Plant Health

​​​​​The Department of Agriculture and Water Resources works with its stakeholders to maintain and improve plant health in Australia.

Plant health is critical to the:

  • long-term viability of Australia’s agricultural cropping, horticultural and forestry industries
  • protection of the environment
  • sustainability of animal-based industries.

To keep up to date with our work to protect Australia’s plant health subscribe to our free online newsletter Biosecurity Matters.

Favourable plant health status

Australia has a favourable plant health status, being free from many of the damaging plant pests that occur in other countries. Favourable plant health status helps Australia to maintain and gain access to new domestic and international markets for plants and plant products.

Supporting access to premium markets by improving biosecurity surveillance and analysis in Australia and in our region is a key priority of the Australian Government’s Agricultu​ral Competitiveness White Paper.

Australia's plant health system

We maintain and improve Australia’s favourable plant health status through a nationally coordinated plant health system. This system helps to protect Australia's plant industries and environment from the effects of economically important:

Our plant health system aims to minimise the effects of pests, diseases and weeds should they be detected in Australia or in our region by building surveillance and diagnostic capability and capacity and managing emergency preparedness and response arrangements.

Strengthening surveillance

Through the White Paper the government is investing $200 million over four years as part of strengthening biosecurity surveillance and analysis to better target critical biosecurity risks and support market access.

We are working with our near neighbours, industry and the community to better target surveillance for the National Priority Plant Pests, as well as other unwanted pests, diseases and weeds.

Earlier detection of these pests means lower costs of eradication through emergency preparedness and response arrangements.

National citrus and forest biosecurity surveillance programs 

Through the White Paper investment in strengthening surveillance, the department is working with the Australian Forest Products Association, Citrus Australia, and Plant Health Australia to establish dedicated industry surveillance programs.

These programs will help industries to implement the National Citrus Biosecurity Surveillance Strategy 2018-2028 and the National Forest Biosecurity Surveillance Strategy 2018-2023.

A National Forest Biosecurity Surveillance Group will oversee the investment in forestry surveillance with a National Forest Biosecurity Surveillance Coordinator based in Bunbury, Western Australia. The coordinator will liaise with industry, state governments and other forest industry stakeholders.

A steering committee will also oversee the citrus surveillance program, with a National Citrus Surveillance Coordinator to work directly with growers.

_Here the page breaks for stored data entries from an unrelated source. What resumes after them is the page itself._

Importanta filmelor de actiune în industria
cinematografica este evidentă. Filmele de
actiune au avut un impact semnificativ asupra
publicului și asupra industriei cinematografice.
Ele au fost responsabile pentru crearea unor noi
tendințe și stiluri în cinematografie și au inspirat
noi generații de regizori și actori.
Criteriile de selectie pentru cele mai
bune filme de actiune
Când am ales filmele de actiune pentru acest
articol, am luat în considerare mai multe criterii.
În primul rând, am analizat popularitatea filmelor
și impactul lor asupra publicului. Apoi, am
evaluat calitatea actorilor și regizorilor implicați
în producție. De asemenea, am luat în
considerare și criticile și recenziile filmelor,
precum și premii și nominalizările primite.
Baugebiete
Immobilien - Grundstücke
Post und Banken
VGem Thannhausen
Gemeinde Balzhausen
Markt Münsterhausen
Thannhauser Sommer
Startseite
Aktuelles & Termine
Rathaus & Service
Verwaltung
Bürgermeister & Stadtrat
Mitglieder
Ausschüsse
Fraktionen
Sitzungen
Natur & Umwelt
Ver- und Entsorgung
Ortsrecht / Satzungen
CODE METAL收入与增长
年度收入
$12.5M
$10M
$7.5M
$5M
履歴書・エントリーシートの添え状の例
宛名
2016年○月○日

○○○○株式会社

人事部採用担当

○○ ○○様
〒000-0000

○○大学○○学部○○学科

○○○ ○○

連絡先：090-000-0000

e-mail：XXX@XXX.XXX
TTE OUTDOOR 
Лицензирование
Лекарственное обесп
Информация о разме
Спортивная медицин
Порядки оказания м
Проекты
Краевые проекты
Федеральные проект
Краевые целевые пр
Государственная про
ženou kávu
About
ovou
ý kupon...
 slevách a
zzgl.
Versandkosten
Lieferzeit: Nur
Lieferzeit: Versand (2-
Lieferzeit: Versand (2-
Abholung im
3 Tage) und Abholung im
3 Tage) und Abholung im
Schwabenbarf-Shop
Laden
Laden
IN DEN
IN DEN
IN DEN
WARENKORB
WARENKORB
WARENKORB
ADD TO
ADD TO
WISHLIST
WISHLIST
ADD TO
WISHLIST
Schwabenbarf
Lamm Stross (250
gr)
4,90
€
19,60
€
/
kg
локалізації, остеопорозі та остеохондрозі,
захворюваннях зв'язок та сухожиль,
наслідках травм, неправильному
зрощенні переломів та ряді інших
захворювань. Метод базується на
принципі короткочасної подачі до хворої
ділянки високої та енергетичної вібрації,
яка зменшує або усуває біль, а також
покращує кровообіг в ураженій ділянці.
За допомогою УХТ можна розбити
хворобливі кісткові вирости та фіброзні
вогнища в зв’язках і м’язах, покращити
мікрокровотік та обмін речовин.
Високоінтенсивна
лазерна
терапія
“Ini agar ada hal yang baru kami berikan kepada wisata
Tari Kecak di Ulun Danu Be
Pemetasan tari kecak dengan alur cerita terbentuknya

International and domestic movements

We work with the import cargo and shipping industry to strengthen Australia’s biosecurity.

We undertake biosecurity risk analyses to:

  • identify any biosecurity risks associated with the import of plants and plant products
  • establish risk management measures to ensure they can be safely imported, where appropriate.

We work to create new and maintain existing export market opportunities that provide the greatest gains for primary industries.

As a competitive net agricultural exporter, Australia’s plant industries—including horticulture, grains and forestry—are largely dependent on trade to remain profitable and sustainable.

Pests, diseases and weeds can spread from one part of Australia to another. The department contributes to the safe domestic movement of plants and plant products. For information on the movement of plant material within Australia, see the Quarantine Domestic website or call 1800 084 881.

Working together in plant health

Protecting Australia’s human health, social amenity, the economy or the environment is everyone’s responsibility. All Australians should work together to maintain the country’s national plant health system, to prevent or minimise the risk of exotic weeds, pests and diseases entering and spreading in our country.

The Australian Chief Plant Protection Officer (ACPPO) provides leadership in the development of national plant health policy and an international focus for Australia’s plant health. The ACPPO works on a range of activities directed at maintaining our plant health status and preparedness and responding to plant health issues, such as incursions of emergency plant pests. Much of this is done in partnership with state and territory governments, plant industries and Plant Health Australia, a not-for-profit private company with government and industry membership.

Australia’s national arrangements for plant health ensure interested groups responsible for various plant health issues work together in a coordinated and strategic way.

Emergency preparedness and response

Australia is fortunately free from many plant pests and diseases and weeds that may harm its agricultural sector and environment.

A key aspect of the national plant health system is prepa​redness for potential threats and arrangements to enhance our capacity and ability to respond to incidents, and prevent incursions. Should an incursion of an exotic plant pest occur in Australia, we have well established response arrangements in place.

See National pests & disease outbreak for information on national pest, disease and weed incursions.

International plant health activities

International activities aim to provide early warning of exotic pests and mitigate risks associated with plant pests outside Australia.

Through the White Paper we are strengthening regional plant health surveillance and capacity in our nearest neighbours Papua New Guinea and Timor-Leste, as well as working in the Indian Ocean Territories of Christmas and Cocos (Keeling) Islands. This complements our existing development programs in other neighbouring countries.

We also coordinate Australia’s contribution to international plant health to ensure international standards support the department’s goals and Australia meets its international phytosanitary obligations in relation to international plant protection.